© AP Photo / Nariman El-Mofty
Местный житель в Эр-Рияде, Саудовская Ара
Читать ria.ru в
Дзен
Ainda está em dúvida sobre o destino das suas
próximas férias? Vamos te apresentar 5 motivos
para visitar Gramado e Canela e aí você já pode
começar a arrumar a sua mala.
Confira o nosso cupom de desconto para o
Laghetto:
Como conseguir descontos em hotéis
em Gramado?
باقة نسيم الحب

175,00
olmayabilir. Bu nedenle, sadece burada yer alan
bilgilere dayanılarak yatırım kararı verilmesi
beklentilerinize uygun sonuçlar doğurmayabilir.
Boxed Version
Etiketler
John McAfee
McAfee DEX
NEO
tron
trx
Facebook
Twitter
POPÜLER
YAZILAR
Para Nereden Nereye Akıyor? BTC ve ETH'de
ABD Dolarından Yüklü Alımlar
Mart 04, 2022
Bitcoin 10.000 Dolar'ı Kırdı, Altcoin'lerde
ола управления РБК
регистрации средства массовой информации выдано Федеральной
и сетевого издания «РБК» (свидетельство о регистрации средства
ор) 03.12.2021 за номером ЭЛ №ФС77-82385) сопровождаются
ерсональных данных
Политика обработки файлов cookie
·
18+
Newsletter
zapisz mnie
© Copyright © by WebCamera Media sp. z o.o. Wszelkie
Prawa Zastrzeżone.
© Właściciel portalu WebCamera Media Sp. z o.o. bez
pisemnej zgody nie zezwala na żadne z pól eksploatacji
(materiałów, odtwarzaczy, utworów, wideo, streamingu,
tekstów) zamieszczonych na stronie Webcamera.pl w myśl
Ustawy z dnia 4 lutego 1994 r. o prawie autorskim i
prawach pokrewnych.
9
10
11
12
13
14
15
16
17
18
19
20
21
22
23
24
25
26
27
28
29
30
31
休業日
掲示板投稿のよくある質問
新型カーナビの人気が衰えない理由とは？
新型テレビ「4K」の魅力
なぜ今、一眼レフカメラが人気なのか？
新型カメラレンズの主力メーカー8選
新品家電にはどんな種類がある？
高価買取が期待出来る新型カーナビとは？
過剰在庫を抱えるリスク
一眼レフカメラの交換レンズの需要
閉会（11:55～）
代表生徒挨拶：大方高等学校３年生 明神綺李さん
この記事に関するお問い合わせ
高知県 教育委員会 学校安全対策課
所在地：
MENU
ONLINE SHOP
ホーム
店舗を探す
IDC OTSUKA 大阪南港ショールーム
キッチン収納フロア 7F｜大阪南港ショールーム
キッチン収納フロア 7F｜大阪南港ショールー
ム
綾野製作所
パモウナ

********

-- Task item --
Which lines above contain "大阪南港ショールーム"? Show each of them.

-- Answer box --
IDC OTSUKA 大阪南港ショールーム
キッチン収納フロア 7F｜大阪南港ショールーム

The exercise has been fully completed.